W sobotę w Tarnowie Rada Naczelna PSL "wyraziła zgodę" na zawarcie koalicji rządowo-parlamentarnej z Koalicją Obywatelską, Polską 2050 Szymona Hołowni oraz Nową Lewicą. Jak informował portal Niezalezna.pl, decyzja o współpracy z lewicowo-liberalnymi ugrupowaniami zapadła jednogłośnie.
Już następnego dnia słuchacze Radia Zet mieli okazję przekonać się, że konserwatyzm w partii Ludowców schodzi na boczny tor. W programie "7. Dzień Tygodnia" uczestniczył wieloletni polityk ugrupowania Władysław Teofil Bartoszewski. W pewnym momencie padło pytanie o ostatnią wypowiedź Szymona Hołowni na temat poprawy sytuacji osób LGBT. Przypomnimy, że lider Polski 2050 oznajmił, że w "drafcie umowy koalicyjnej" znajduje się przeznaczony ku temu paragraf. Bartoszewski został zapytany o to, na co PSL, jako "najbardziej konserwatywny element" opozycyjnej koalicji by się zgodziło.
- Nie słyszałem tej wypowiedzi, nie wiem, co miał na myśli pan Szymon Hołownia w tej materii. Dla mnie osobiście osoby LGBTQ+, jak to by się oficjalnie powiedziało, mają takie same prawa, jak wszystkie inne osoby - odparł Bartoszewski.
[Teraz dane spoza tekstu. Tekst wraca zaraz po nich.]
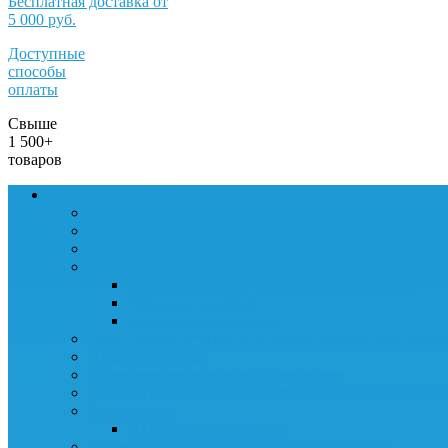
Бесплатная доставка от
5 000 руб.
Доступные
способы
оплаты
Свыше
1 500+
товаров
Медтехника и оборудование
Медицинские кровати на прокат
Инвалидные коляски на прокат
Аппараты для вентиляции легких
Хирургическое оборудование
Хирургические медицинские светильники
Дозаторы шприцов
Операционные столы
Анестезиологическое и реанимационное оборудова
Пульсоксиметры
Физиотерапевтическое оборудование
Стерилизационное и дезинфекционное оборудован
Аспираторы
Назальные аспираторы
Бактерицидные облучатели-рециркуляторы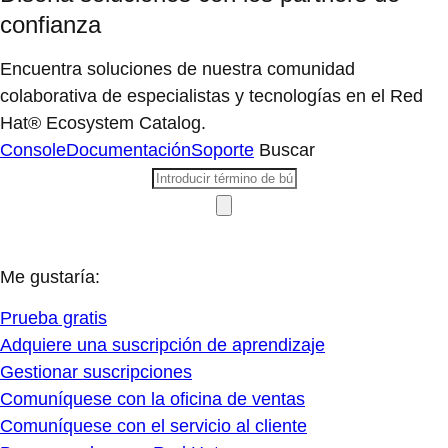
confianza
Encuentra soluciones de nuestra comunidad
colaborativa de especialistas y tecnologías en el Red
Hat® Ecosystem Catalog.
Console
Documentación
Soporte
Buscar
Me gustaría:
Prueba gratis
Adquiere una suscripción de aprendizaje
Gestionar suscripciones
Comuníquese con la oficina de ventas
Comuníquese con el servicio al cliente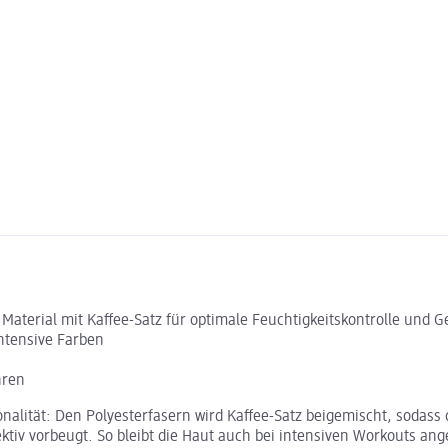
 Material mit Kaffee-Satz für optimale Feuchtigkeitskontrolle und
ntensive Farben
hren
onalität: Den Polyesterfasern wird Kaffee-Satz beigemischt, sodass
iv vorbeugt. So bleibt die Haut auch bei intensiven Workouts ange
Następnie zaskoczył. - Ja zresztą otwarcie mówiłem na początku poprzedniej kadencji, że związki partnerskie w Polsce to związki w 70 proc. między kobietą mężczyzną (....) w związku z tym, nie uważam, że pozostałe 30 proc. ma być traktowane w sposób nierówny, niezgodny z prawem. Uważam, że związki partnerskie powinny być uznane, co zresztą było kiedyś linią Platformy Obywatelskiej - oznajmił.
Dodał, że "puścił" to stanowisko w środowisku Ludowców, a ono "wcale nie zareagowało negatywnie".